Maybe try using a different web browser?


----------



## Zepp88 (Jul 18, 2008)

Well, in the meantime we could blame Drew.


----------



## TheSixthWheel (Jul 18, 2008)

Yeah next time it happens I'll try a different browser


----------



## chaztrip (Jul 19, 2008)

Zepp88 said:


> Well, in the meantime we could blame Drew.


----------



## TheSixthWheel (Jul 20, 2008)

Well, pretty much 48 hours later and no probs! Seems to be that's what it was. Thanks for the input.


----------



## Luvuvibanez (Jul 20, 2008)

I still say we blame Drew.


----------



## Zepp88 (Jul 20, 2008)

Drew poisoned your cookies.


----------



## Chris (Jul 20, 2008)

If you emailed the admin (that's me) I never got it.


----------



## TheSixthWheel (Jul 20, 2008)

Chris said:


> If you emailed the admin (that's me) I never got it.



I've certainly got nothing to complain about now that I haven't been IP banned for some time. It gave me the option to send an email each time I got banned and I kept doing so, each time with no response so then I thought I'd better mention it in here. Thanks though. Even though everyone knows it, this place freakin rules I guess thats why I was anguished, not being able to access this awesome site.


----------



## Drew (Jul 25, 2008)




----------



## Matt Crooks (Jul 25, 2008)

Drew said:


>



I would blame Drew!


----------



## dysfctn (Aug 25, 2008)

My IP is banned at home at the moment. I'll try deleting cookies etc and/or a different browser and let you know tomorrow if it works


----------



## Chris (Aug 26, 2008)

Email your home IP address to cq7string at gmail dot com if it's still hosed and I'll look into it - the IP I have for you presently (obviously) isn't banned.


----------



## dysfctn (Aug 26, 2008)

Thanks Chris - I just cleared the cookies etc and now I'm on

Not sure if you can get my IP address from this post as I don't have a clue how to look it up

Looking forward to getting back onto the forum as I got out of playing for quite a while. I'll have to pull the Universe out from under the bed


----------



## noodles (Aug 28, 2008)

Matt Crooks said:


> I would blame Drew!



That's why I'm voting Republican!


----------



## El Caco (Sep 4, 2008)

I actually have this same problem on a regular basis, at first I thought it was the site going down until I started up instant email subscriptions and noticed the site was working for others but not working for me.

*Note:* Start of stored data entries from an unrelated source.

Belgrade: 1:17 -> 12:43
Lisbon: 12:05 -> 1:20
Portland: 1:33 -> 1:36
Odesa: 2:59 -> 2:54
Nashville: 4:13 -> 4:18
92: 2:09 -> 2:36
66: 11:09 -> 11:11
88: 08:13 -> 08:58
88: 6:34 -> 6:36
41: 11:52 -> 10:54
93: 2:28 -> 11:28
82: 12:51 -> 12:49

Fortunately I have a dynamic IP so when it happens I just restart my modem and the problem is fixed. Maybe ss.org hates Australia 

OT Celiak's post reads a bit different now with some perspective.


----------



## El Caco (Sep 4, 2008)

That's twice today.


----------



## Chris (Sep 4, 2008)

If it happens again, please capture the IP you're using when you get banned and get it to me via email/AIM/one way or another. The only time I'd ever ban you was if there was a really good CST deal that I needed a day to get up the cash for.


----------



## El Caco (Sep 5, 2008)

I actually have no idea what causes it, just sometimes I get the ss.org server not responding page. This is the only site it happens with and simply restarting my modem is enough to fix it but that requires me to walk to other end of the house and I don't like effort. 

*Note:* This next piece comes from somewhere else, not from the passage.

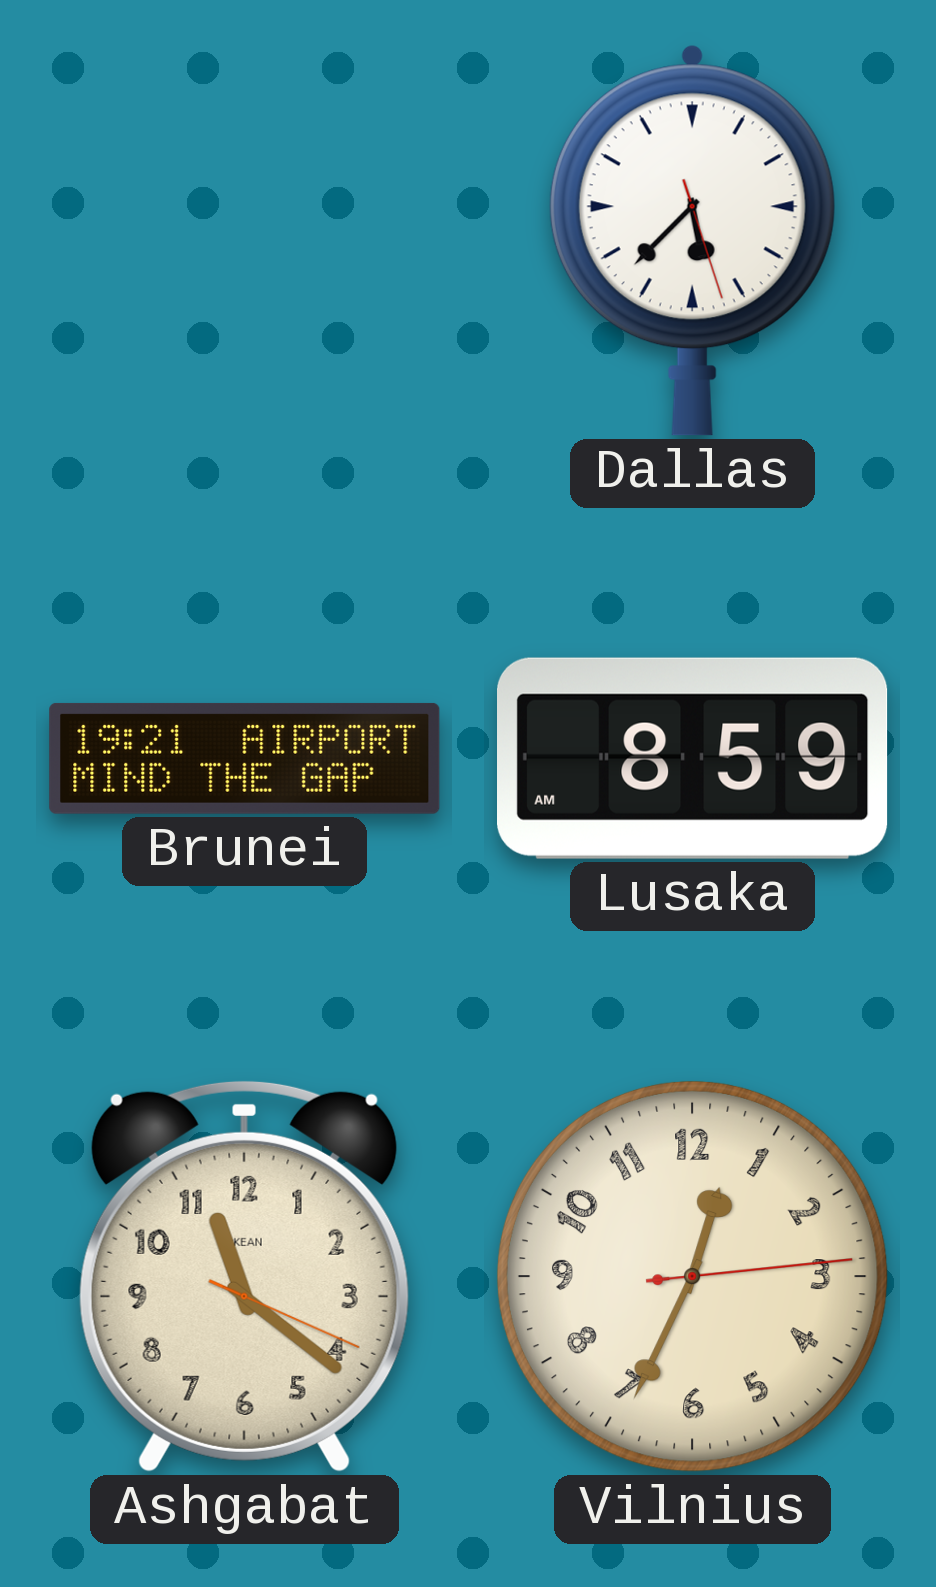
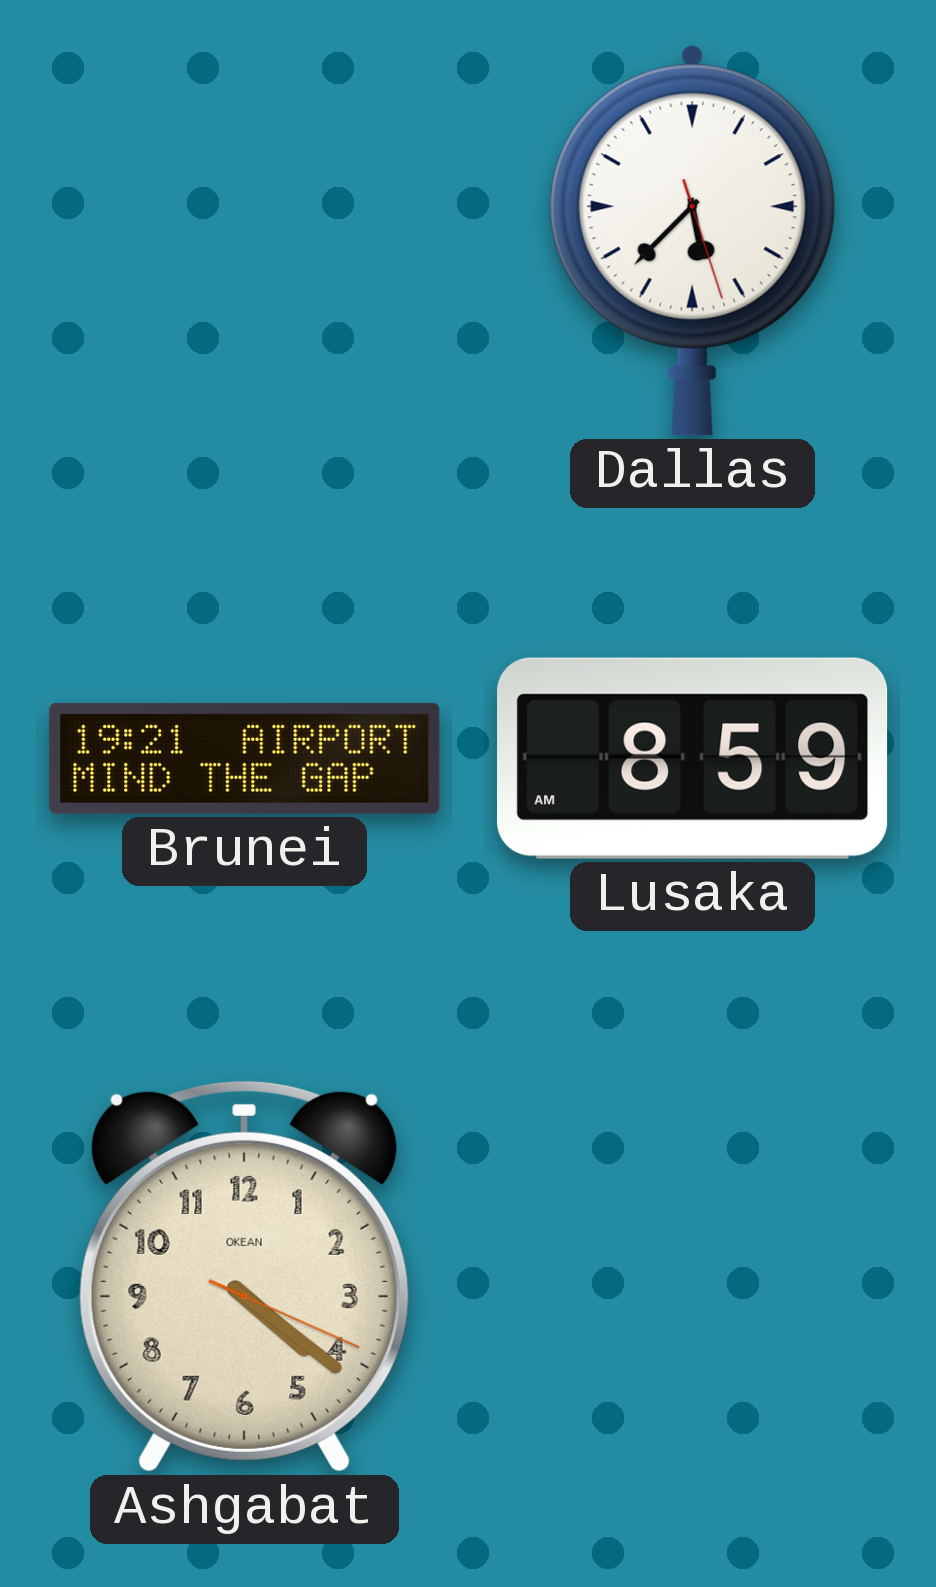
Ashgabat: 11:21 -> 4:21
Vilnius: 12:34 -> none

Like the image host problem I don't know if it's at your end or somewhere in between, my ISP has a built in filter that I can turn off as well as some type of proxy, cache set up to improve performance (and save themselves money), maybe the filter is causing the problems and turning it off would help


----------



## Chris (Sep 5, 2008)

Server not responding is either my end being down, or a connection problem between your ISP and mine - if your IP address is banned, you'll get a message that says as much.


----------



## El Caco (Sep 6, 2008)

Cheers, I didn't know that. So if restarting my modem fixes it then perhaps it's a problem with my ISP. I should give them a call next week, their tech support is brilliant and in the past they have fixed issues like this while I am on the phone to them.


----------



## TheSixthWheel (Sep 18, 2008)

It seems to be my browser that has been causing my problems. When I started this thread I was using Opera's Speed Dial (single click and you're there) page, similar to favourites. As soon as I add this site to the speed dial page it starts with the unholy banning of IP's.  Which was strange at first because I had successfully been using SS.org in the same method for ages prior to that. Whatever the case may be, I know how to seemingly not encouter the problem.



s7eve said:


> Fortunately I have a dynamic IP so when it happens I just restart my modem and the problem is fixed. Maybe ss.org hates Australia



That dynamic IP sounds like a bit of a go'er dude. I'll have to check it out if it ever pulls that on me again.


----------